Clockwork begins this frenzied hour with a pulsating rhythm that is supported by a bevy of percussions. The intro spreads its arsenal of percussions that will feed its evolution and that we will hear throughout the album. Here, their powers fade in a resonant pulsation. Hypnotic boom-booms, cymbals' tssitt-tssitt and keyboard riffs structure a rhythm that feels like chasing its shadow. Clear arpeggios emerge to create the harmonic vision of the track. It becomes a good circular, sequenced melody in an ascending mode. It oversizes this rhythmic and melodic approach that strange metallic gases accompany in the form of jerky slices. As everywhere in this album E4 accumulates its rhythms with an astonishing melodic vision based on the orientations of the sequencer to form the main axis of the melodies. The invading sound effects add more depth to the static rhythms that breathe with these brief and more atmospheric phases. Subtly we deviate to Sunny Island (Element 4 Remix) which borrows the same clacking and sequenced pulses of Clockwork, but with a more airy and festive melodic vision. The chords get more nervous and flutter over a measure that discreetly shifts into a more accentuated rhythm while the synth traces good trumpet blasts that float over the bouncy riffs. This is a really catchy track whose harmonious intensity follows a progression that leads to the tribal and festive percussions of Big Elephant. A good bass line with elastic chords and synth riffs are shaping a tenacious rhythm that is interspersed by rosaries of the sequencer ginning up its jerky rhythmic balls. The rhythm is made of leaden and belted with good sound effects that forge a strobe-like belt over ingenious percussion, the highlight of this 8th E4's album, and a roaring bass line.

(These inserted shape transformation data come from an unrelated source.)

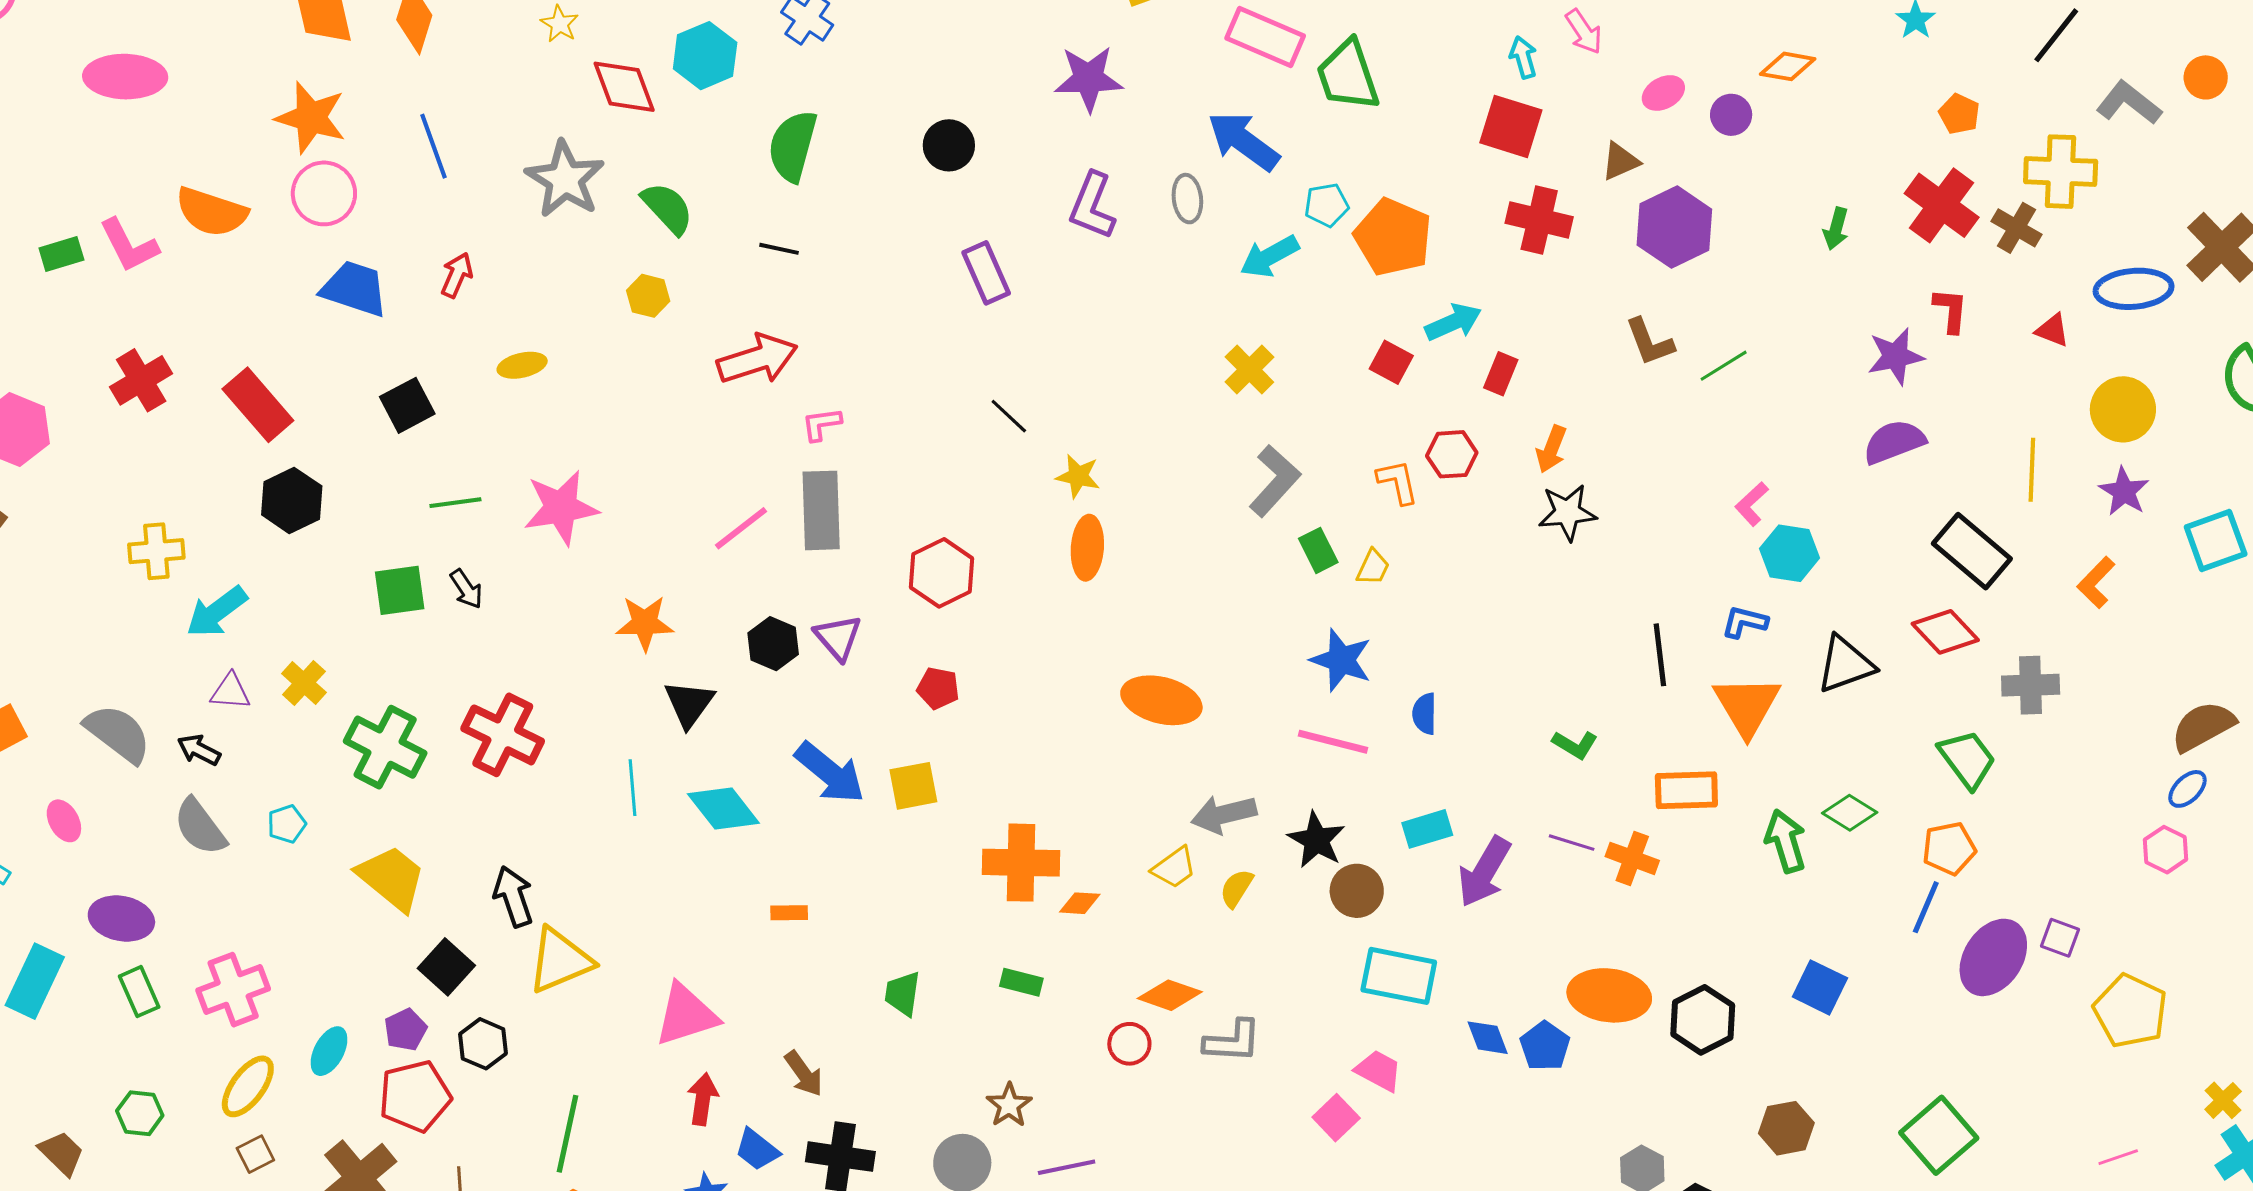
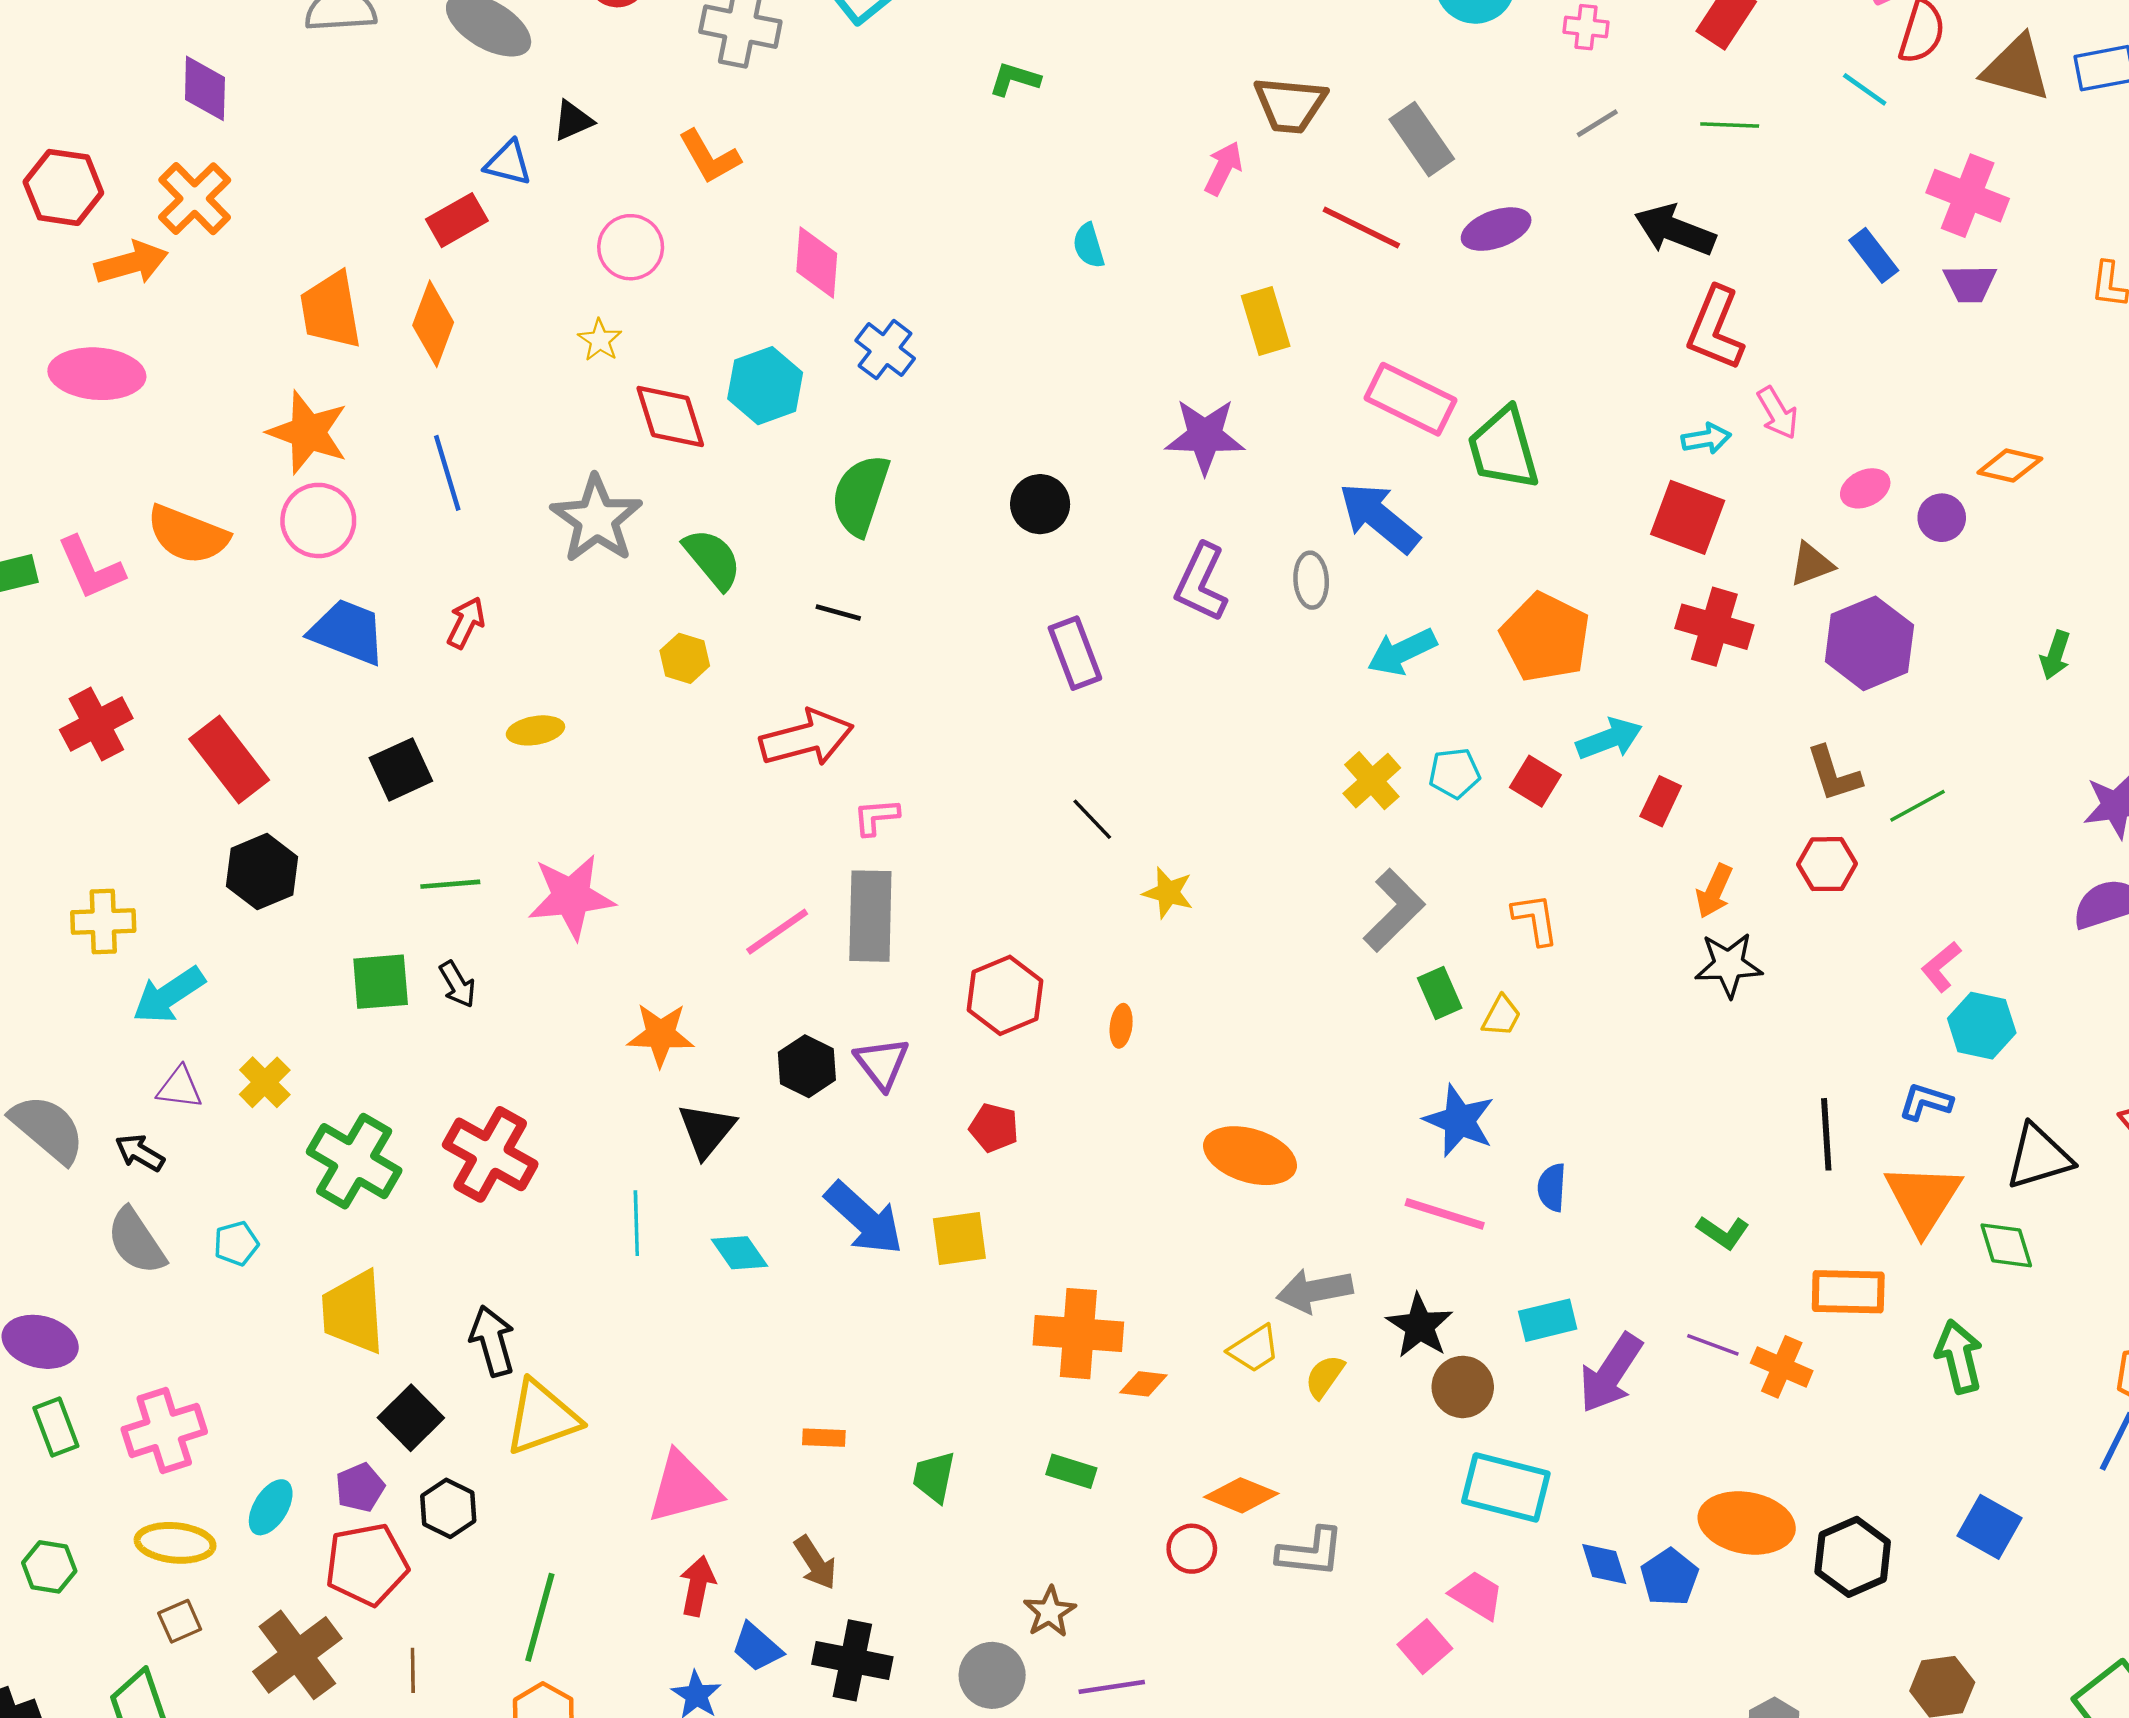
cyan arrow: (1523, 57) -> (1706, 439), turned 93
cyan pentagon: (1327, 205) -> (1454, 773), moved
red hexagon: (1452, 454) -> (1827, 864), moved
orange ellipse: (1087, 548) -> (1121, 1026), moved, size x0.6
cyan diamond: (723, 808) -> (739, 1253), size x0.7
green diamond: (1850, 813) -> (2006, 1245), moved, turned 38
yellow trapezoid: (391, 878) -> (353, 1312), turned -136
orange rectangle: (789, 913) -> (824, 1438), moved
yellow ellipse: (248, 1086) -> (175, 1543), turned 56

Deep Diving continues with an amalgam of percussive effects including hand claps, cymbals' tssitt-tssitt, hypnotic pulses and a slowly rising bass line that structures a minimalist rhythm. The rhythm gradually increases its impact with the addition of stationary riffs and other chords that graft and float in a hesitant harmonic envelope. As the rhythm becomes more fragmented, the track accumulates strident jolting lines and bongo percussions that add even more depth to the collection of percussion's instruments that form the basis of MONOTONY IN MOTION's hypnotic rhythms, not to mention those relentless and bewitching pulsations. On Motionless one is a vague impression that the rhythm is more static, even though it's still dressed of the same percussive elements. A rhythm where the keyboard riffs are more scattered and where their echoes are lost in the addition of metallic percussions which flutter with a symmetry always so calculated. With its metallic tssitt-tssitt and hesitantly crisscrossing chords, Unusual Normality is arguably the least heavy track on the new Element 4 album, a kind of sanctuary of serenity before Stormland comes in with its array of bickering percussions and good stereo effects to put in our ears. An incredibly heavy and ingenious track with a superb fusion of reverberating pulses, overflowing percussions and nervously jumping keyboard chords, Stormland is in perpetual motion and evolves by gathering superb crystalline arpeggios that gambol over a hellish pulsating structure. The finale is to throw us on the floor and deviates all in power towards the heavy hypnotic knockings of Frilly People. A track where the heavy resonant chords are grafted to the thundering pulsations and hang on the furtive lines of the sequencer to create a beautiful harmonic fusion. Lines that blossom to forge an unexpected melodic approach on a bed of aggressive boom-booms which deviate towards Caribbean Pearls and its equally incisive rhythm where an equally diverse melodic approach reigns and that make the richness and depth of MONOTONY IN MOTION.

Heavy, powerful, hypnotic and musical! These 4 qualifiers describe the whole universe of rhythms and melodies that decorate MONOTONY IN MOTION. I'm not really a fan of house, techno or trance. But there is always room in my ears for powerful music with good percussive elements that feed a panoply of incendiary beats. And this latest Element 4 album is full of it. I love the subtleties and fluidities in the permutations of phases; MONOTONY IN MOTION is full of them. I love the sequences, the creative bass lines and the percussion; it's the essence of this rather surprising album that shows that tssitt-tssitt and boom-boom can be as melodious than deafening.